Don and Mutt both have serious suggestions as to why this problem could be happening.

If the lights are hanging higher or lower from one room to the next, this could also be a big difference. 

If the plants were different ages, say one group was put in  after 4 weeks of veg and the other room was put in after 5 weeks, you end up with a more mature plant. Which is capable of almost always putting out more bud. 

More veg time even by just a few days or a week or two could change the amount of bud per plant.
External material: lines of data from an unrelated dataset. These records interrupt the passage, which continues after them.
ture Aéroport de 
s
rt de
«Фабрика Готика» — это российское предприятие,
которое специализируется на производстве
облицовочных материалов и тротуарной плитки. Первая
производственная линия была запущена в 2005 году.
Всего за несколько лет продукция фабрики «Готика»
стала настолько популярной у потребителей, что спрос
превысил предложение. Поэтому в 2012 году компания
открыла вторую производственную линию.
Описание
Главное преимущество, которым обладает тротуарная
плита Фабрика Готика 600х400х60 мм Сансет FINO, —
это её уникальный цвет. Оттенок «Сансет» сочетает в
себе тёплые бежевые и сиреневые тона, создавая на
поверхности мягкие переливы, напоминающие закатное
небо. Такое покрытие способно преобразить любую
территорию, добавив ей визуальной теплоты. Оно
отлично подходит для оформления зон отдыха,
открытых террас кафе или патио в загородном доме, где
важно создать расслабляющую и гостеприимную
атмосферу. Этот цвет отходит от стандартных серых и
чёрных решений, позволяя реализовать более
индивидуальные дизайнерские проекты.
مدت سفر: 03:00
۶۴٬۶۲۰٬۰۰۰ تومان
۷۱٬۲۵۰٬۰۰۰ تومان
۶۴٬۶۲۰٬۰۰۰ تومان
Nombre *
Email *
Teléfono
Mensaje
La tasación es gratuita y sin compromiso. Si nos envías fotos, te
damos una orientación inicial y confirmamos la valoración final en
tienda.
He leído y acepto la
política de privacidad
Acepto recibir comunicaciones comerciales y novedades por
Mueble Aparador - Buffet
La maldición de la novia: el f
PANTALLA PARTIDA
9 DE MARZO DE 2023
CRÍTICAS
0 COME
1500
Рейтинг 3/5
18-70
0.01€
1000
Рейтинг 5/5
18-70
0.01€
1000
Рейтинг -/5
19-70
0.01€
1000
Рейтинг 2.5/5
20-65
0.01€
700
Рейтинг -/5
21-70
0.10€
Even if everything is the same across the board as you imply, just doubled.


My suggestion is, whatever love you are giving room 1 that you're not giving room 2, STOP IT NOW!
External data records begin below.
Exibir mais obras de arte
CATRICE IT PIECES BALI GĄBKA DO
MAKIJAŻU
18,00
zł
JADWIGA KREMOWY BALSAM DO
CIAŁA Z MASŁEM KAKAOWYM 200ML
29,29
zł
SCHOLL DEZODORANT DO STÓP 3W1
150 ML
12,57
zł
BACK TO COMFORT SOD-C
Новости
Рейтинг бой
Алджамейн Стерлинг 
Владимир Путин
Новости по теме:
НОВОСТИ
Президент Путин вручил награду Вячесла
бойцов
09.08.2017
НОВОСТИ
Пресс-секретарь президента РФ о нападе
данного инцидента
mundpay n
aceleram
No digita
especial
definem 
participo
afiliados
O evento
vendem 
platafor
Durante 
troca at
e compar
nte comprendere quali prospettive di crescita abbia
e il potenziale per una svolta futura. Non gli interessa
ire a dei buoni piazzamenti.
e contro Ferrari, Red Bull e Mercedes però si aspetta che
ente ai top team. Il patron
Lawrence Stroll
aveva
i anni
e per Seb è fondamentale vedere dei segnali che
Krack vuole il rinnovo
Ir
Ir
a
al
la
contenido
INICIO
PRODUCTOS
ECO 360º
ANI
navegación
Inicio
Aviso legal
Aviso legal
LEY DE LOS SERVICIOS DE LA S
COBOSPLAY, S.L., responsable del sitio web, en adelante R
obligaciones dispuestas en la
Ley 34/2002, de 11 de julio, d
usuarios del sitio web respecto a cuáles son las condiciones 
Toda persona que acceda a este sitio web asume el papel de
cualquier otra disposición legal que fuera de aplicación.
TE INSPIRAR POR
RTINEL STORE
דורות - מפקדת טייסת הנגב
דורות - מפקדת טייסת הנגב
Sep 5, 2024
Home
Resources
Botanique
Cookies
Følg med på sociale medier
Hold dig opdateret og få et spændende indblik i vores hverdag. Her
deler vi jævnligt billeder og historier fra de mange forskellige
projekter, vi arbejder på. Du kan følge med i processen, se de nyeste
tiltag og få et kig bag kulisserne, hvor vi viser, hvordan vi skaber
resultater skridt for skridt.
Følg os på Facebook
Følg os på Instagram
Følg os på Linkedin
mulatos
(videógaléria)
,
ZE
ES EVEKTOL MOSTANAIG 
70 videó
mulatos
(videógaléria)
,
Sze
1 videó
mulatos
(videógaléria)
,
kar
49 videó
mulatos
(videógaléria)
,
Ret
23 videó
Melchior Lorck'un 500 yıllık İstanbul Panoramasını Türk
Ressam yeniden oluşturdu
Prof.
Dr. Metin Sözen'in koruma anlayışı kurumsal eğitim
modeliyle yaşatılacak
Thin out unnecessary growth in plants in room 1.

Lower the lights if you can if there is a difference between the two rooms. 

Try to fill both rooms with clones the same veg age if possible.
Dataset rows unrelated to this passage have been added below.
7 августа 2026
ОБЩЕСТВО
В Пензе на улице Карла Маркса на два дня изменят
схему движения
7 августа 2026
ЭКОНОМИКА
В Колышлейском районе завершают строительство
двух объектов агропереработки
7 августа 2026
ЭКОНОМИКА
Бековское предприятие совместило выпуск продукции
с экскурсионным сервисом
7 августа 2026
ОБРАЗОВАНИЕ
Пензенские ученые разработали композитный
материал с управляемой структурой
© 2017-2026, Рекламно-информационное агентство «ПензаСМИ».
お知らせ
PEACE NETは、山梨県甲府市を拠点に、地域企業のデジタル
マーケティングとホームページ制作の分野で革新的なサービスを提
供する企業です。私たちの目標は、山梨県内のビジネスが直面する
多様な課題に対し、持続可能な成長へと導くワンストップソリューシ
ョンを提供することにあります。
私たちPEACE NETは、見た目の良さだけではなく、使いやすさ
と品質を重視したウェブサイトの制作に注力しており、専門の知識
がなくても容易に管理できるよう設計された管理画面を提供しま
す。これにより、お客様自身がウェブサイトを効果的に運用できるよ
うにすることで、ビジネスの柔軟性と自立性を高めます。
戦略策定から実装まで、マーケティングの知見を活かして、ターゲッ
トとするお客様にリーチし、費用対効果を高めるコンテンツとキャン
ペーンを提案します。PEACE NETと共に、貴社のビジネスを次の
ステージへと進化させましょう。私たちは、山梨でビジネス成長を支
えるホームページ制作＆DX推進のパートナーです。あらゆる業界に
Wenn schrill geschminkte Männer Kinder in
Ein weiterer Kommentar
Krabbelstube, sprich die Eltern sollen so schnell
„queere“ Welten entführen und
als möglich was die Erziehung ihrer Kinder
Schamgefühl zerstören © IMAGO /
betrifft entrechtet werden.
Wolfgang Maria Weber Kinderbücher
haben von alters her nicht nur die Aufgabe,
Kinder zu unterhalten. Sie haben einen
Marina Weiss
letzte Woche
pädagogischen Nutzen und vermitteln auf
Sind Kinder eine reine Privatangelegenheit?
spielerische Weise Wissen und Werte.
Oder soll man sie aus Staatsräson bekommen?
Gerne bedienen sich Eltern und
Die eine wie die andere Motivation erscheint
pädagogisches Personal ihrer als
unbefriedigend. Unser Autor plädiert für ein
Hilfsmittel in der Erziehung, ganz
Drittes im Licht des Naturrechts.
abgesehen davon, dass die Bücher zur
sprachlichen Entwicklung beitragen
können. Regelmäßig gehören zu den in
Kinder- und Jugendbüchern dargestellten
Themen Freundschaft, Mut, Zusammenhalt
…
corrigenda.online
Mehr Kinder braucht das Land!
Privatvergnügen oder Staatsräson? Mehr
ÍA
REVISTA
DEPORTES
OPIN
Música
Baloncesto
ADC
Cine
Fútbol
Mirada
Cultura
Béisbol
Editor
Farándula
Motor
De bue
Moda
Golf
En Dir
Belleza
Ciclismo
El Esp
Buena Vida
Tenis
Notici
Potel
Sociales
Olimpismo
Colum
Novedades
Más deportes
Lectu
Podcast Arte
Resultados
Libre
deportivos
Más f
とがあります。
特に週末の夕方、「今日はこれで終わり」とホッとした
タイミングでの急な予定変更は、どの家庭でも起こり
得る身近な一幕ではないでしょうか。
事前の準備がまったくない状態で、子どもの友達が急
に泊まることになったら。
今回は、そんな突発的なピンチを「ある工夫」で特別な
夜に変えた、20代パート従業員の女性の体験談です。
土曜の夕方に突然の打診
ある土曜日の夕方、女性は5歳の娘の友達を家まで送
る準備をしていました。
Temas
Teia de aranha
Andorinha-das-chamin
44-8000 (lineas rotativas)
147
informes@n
Try to fill both rooms with the same strains if you haven't already.

Ensure that temperature and humidity is the same in each room.

Ensure that you stop whatever loving that you are giving room 1 that room 2 isn't getting.


***Too much emphasis is put on w/sq ft. Just adding the extra 1kers like he did really really increases light penetration in the room overall. 

If It were me, I would switch room 1's lighting setup to 3 1kers as well. OR! Just run less plants in the smaller space.

I like big bright lights though. Wishing my 600 hadn't broken.


----------



## Mutt (Jan 18, 2010)

> those pics are oddly in a file I have to download which I DON"T DO.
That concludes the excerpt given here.